Extracted material =>
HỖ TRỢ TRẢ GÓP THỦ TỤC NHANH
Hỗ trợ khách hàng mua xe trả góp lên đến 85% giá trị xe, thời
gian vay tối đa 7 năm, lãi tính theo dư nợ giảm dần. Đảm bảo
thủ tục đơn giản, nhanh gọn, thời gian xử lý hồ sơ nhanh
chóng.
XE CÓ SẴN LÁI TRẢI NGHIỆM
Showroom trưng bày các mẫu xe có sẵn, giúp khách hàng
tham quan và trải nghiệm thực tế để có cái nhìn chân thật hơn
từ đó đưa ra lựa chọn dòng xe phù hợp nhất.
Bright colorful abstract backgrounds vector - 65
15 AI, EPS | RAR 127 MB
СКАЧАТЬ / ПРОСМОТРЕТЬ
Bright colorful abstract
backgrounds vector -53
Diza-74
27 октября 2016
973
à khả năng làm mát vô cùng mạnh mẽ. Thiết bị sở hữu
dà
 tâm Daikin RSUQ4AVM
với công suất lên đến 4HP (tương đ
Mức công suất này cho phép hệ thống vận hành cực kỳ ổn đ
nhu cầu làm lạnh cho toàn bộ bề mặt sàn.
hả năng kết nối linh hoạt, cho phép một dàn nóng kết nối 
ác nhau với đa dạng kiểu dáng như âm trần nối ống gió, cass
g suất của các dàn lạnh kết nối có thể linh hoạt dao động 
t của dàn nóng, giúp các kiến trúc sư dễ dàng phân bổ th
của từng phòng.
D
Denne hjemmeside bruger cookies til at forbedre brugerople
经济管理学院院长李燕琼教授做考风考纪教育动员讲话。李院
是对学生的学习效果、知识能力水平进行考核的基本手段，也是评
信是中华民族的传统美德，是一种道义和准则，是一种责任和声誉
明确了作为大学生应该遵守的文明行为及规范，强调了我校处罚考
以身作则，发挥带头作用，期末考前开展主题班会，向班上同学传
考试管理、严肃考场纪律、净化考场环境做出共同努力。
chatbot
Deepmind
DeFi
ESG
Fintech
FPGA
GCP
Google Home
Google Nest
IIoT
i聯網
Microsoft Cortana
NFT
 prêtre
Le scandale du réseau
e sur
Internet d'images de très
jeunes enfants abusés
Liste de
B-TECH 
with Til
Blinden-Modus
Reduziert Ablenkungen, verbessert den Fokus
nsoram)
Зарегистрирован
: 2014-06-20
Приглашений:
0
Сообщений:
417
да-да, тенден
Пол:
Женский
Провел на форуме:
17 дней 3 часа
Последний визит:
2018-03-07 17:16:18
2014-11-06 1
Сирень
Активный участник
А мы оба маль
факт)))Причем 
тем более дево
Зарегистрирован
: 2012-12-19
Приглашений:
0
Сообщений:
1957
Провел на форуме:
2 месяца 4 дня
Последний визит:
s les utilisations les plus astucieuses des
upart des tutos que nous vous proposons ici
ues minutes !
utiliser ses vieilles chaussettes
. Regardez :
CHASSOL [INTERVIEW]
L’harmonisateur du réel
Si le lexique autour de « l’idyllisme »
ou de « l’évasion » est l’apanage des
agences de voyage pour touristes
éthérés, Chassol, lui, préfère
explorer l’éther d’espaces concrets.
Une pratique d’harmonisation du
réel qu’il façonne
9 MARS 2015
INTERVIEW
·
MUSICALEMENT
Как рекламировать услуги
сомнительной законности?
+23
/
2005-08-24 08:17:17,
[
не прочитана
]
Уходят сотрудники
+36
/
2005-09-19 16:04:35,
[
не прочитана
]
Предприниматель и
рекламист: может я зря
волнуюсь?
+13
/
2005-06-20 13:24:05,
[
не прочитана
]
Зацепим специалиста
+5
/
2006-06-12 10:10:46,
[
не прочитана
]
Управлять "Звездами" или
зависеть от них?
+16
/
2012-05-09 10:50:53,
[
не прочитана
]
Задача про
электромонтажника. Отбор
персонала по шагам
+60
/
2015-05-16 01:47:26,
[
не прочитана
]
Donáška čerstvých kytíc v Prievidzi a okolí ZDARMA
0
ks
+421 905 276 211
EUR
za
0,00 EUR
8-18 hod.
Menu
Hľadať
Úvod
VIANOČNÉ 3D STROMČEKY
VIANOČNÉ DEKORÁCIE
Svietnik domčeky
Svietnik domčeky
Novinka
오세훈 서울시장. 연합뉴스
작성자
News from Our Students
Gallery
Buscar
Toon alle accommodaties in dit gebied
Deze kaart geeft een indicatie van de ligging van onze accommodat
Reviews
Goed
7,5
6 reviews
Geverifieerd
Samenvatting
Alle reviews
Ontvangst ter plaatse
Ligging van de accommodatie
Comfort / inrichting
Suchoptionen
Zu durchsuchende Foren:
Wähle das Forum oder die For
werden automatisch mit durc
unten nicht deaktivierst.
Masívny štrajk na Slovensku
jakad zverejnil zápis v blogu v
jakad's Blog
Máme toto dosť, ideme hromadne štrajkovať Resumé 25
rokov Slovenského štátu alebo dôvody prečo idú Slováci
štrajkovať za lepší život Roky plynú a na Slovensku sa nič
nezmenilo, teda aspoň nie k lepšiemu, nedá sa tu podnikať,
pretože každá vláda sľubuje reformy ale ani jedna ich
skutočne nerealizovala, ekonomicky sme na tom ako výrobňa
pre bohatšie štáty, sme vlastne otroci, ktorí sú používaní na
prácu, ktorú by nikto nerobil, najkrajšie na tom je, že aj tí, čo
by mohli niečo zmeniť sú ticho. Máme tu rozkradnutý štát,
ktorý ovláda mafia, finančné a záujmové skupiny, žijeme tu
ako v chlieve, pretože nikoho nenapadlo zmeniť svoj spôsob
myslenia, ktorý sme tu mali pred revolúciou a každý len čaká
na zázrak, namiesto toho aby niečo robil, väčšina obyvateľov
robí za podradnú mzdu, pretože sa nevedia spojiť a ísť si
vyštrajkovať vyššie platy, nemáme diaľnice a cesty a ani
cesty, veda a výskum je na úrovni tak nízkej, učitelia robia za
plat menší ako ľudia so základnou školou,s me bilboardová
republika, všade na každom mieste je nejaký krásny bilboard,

Task objective => From the records above, extract every line exactly as it stands.

Solution to the exercise =>
HỖ TRỢ TRẢ GÓP THỦ TỤC NHANH
Hỗ trợ khách hàng mua xe trả góp lên đến 85% giá trị xe, thời
gian vay tối đa 7 năm, lãi tính theo dư nợ giảm dần. Đảm bảo
thủ tục đơn giản, nhanh gọn, thời gian xử lý hồ sơ nhanh
chóng.
XE CÓ SẴN LÁI TRẢI NGHIỆM
Showroom trưng bày các mẫu xe có sẵn, giúp khách hàng
tham quan và trải nghiệm thực tế để có cái nhìn chân thật hơn
từ đó đưa ra lựa chọn dòng xe phù hợp nhất.
Bright colorful abstract backgrounds vector - 65
15 AI, EPS | RAR 127 MB
СКАЧАТЬ / ПРОСМОТРЕТЬ
Bright colorful abstract
backgrounds vector -53
Diza-74
27 октября 2016
973
à khả năng làm mát vô cùng mạnh mẽ. Thiết bị sở hữu
dà
 tâm Daikin RSUQ4AVM
với công suất lên đến 4HP (tương đ
Mức công suất này cho phép hệ thống vận hành cực kỳ ổn đ
nhu cầu làm lạnh cho toàn bộ bề mặt sàn.
hả năng kết nối linh hoạt, cho phép một dàn nóng kết nối 
ác nhau với đa dạng kiểu dáng như âm trần nối ống gió, cass
g suất của các dàn lạnh kết nối có thể linh hoạt dao động 
t của dàn nóng, giúp các kiến trúc sư dễ dàng phân bổ th
của từng phòng.
D
Denne hjemmeside bruger cookies til at forbedre brugerople
经济管理学院院长李燕琼教授做考风考纪教育动员讲话。李院
是对学生的学习效果、知识能力水平进行考核的基本手段，也是评
信是中华民族的传统美德，是一种道义和准则，是一种责任和声誉
明确了作为大学生应该遵守的文明行为及规范，强调了我校处罚考
以身作则，发挥带头作用，期末考前开展主题班会，向班上同学传
考试管理、严肃考场纪律、净化考场环境做出共同努力。
chatbot
Deepmind
DeFi
ESG
Fintech
FPGA
GCP
Google Home
Google Nest
IIoT
i聯網
Microsoft Cortana
NFT
 prêtre
Le scandale du réseau
e sur
Internet d'images de très
jeunes enfants abusés
Liste de
B-TECH 
with Til
Blinden-Modus
Reduziert Ablenkungen, verbessert den Fokus
nsoram)
Зарегистрирован
: 2014-06-20
Приглашений:
0
Сообщений:
417
да-да, тенден
Пол:
Женский
Провел на форуме:
17 дней 3 часа
Последний визит:
2018-03-07 17:16:18
2014-11-06 1
Сирень
Активный участник
А мы оба маль
факт)))Причем 
тем более дево
Зарегистрирован
: 2012-12-19
Приглашений:
0
Сообщений:
1957
Провел на форуме:
2 месяца 4 дня
Последний визит:
s les utilisations les plus astucieuses des
upart des tutos que nous vous proposons ici
ues minutes !
utiliser ses vieilles chaussettes
. Regardez :
CHASSOL [INTERVIEW]
L’harmonisateur du réel
Si le lexique autour de « l’idyllisme »
ou de « l’évasion » est l’apanage des
agences de voyage pour touristes
éthérés, Chassol, lui, préfère
explorer l’éther d’espaces concrets.
Une pratique d’harmonisation du
réel qu’il façonne
9 MARS 2015
INTERVIEW
·
MUSICALEMENT
Как рекламировать услуги
сомнительной законности?
+23
/
2005-08-24 08:17:17,
[
не прочитана
]
Уходят сотрудники
+36
/
2005-09-19 16:04:35,
[
не прочитана
]
Предприниматель и
рекламист: может я зря
волнуюсь?
+13
/
2005-06-20 13:24:05,
[
не прочитана
]
Зацепим специалиста
+5
/
2006-06-12 10:10:46,
[
не прочитана
]
Управлять "Звездами" или
зависеть от них?
+16
/
2012-05-09 10:50:53,
[
не прочитана
]
Задача про
электромонтажника. Отбор
персонала по шагам
+60
/
2015-05-16 01:47:26,
[
не прочитана
]
Donáška čerstvých kytíc v Prievidzi a okolí ZDARMA
0
ks
+421 905 276 211
EUR
za
0,00 EUR
8-18 hod.
Menu
Hľadať
Úvod
VIANOČNÉ 3D STROMČEKY
VIANOČNÉ DEKORÁCIE
Svietnik domčeky
Svietnik domčeky
Novinka
오세훈 서울시장. 연합뉴스
작성자
News from Our Students
Gallery
Buscar
Toon alle accommodaties in dit gebied
Deze kaart geeft een indicatie van de ligging van onze accommodat
Reviews
Goed
7,5
6 reviews
Geverifieerd
Samenvatting
Alle reviews
Ontvangst ter plaatse
Ligging van de accommodatie
Comfort / inrichting
Suchoptionen
Zu durchsuchende Foren:
Wähle das Forum oder die For
werden automatisch mit durc
unten nicht deaktivierst.
Masívny štrajk na Slovensku
jakad zverejnil zápis v blogu v
jakad's Blog
Máme toto dosť, ideme hromadne štrajkovať Resumé 25
rokov Slovenského štátu alebo dôvody prečo idú Slováci
štrajkovať za lepší život Roky plynú a na Slovensku sa nič
nezmenilo, teda aspoň nie k lepšiemu, nedá sa tu podnikať,
pretože každá vláda sľubuje reformy ale ani jedna ich
skutočne nerealizovala, ekonomicky sme na tom ako výrobňa
pre bohatšie štáty, sme vlastne otroci, ktorí sú používaní na
prácu, ktorú by nikto nerobil, najkrajšie na tom je, že aj tí, čo
by mohli niečo zmeniť sú ticho. Máme tu rozkradnutý štát,
ktorý ovláda mafia, finančné a záujmové skupiny, žijeme tu
ako v chlieve, pretože nikoho nenapadlo zmeniť svoj spôsob
myslenia, ktorý sme tu mali pred revolúciou a každý len čaká
na zázrak, namiesto toho aby niečo robil, väčšina obyvateľov
robí za podradnú mzdu, pretože sa nevedia spojiť a ísť si
vyštrajkovať vyššie platy, nemáme diaľnice a cesty a ani
cesty, veda a výskum je na úrovni tak nízkej, učitelia robia za
plat menší ako ľudia so základnou školou,s me bilboardová
republika, všade na každom mieste je nejaký krásny bilboard,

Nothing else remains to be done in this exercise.